The IAEA said on Monday it had begun interviewing Iraqi scientists and was ready to take them abroad if needed.
But Gwozdecky urged states to guarantee protection for these scientists and their families. The United States, in particular, has yet to offer blanket
guarantees of asylum to all the Iraqis the inspectors question.
"Governments have to step forward and offer protection and even asylum to those people," he said on Tuesday.
"We don't control governmental decisions in this regard, so that is something we cannot control the pace of.
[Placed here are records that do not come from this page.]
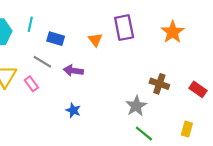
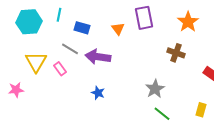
purple arrow: (73, 71) -> (98, 57), size x1.4
brown cross: (159, 84) -> (176, 53), moved

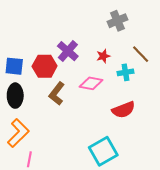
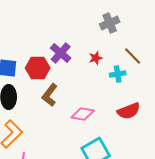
pink diamond: (91, 83) -> (83, 114), moved
red semicircle: (123, 110) -> (129, 111), moved

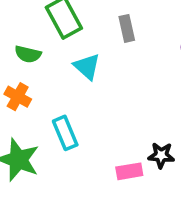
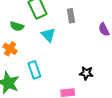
black star: (161, 155) -> (86, 73), moved

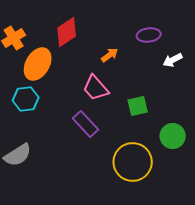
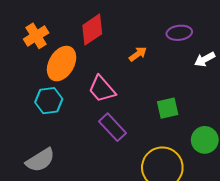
pink trapezoid: (96, 88) -> (102, 89), moved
We are prepared to use the authority,
but we have to think it through."
MISSING BOMBS
At the United Nations in New York, sources familiar with Iraq's arms declarations said it had failed to account for a quantity of around 6,000
chemical bombs that its own documents said had been left over from its 1980-88 war with Iran.
Washington has made no secret of its build-up of forces across the region to back its threat to wage war on Iraq.
Iraq, which insists it has scrapped all banned weapons programs, on Monday shot down an unmanned U.S. Predator spy plane worth $3 million over the
south of the country.
Iraqi Deputy Prime Minister Tareq Aziz told an Arab solidarity conference in Baghdad the same day: "Is it possible that all this military
build-up...is merely for targeting Iraq and changing the Iraqi ruling regime as they alleged?
"It is a strategic build-up for a war at the level of a world war which is at this stage targeting all the Arab nation."
Turkey, a NATO member that is one of Washington's closest allies and borders Iraq, is expected to provide airbases and other support if the United
States does go to war.
Prime Minister Abdullah Gul summoned his top ministers on Monday night for talks on Iraq, and a top Israeli general was in Ankara to meet his Turkish
counterpart on Tuesday.
"Our talks about developments in our neighbor should not be seen as preparation for war but we have to be prepared for scenarios," Gul told a
meeting of his Justice and Development Party in parliament.
The threat of war in Iraq and the disruption in supplies from strike-bound Venezuela pushed oil prices near two-year highs on Tuesday. U.S. light
crude hit a peak of $32 a barrel in early trade, its highest since January 2001.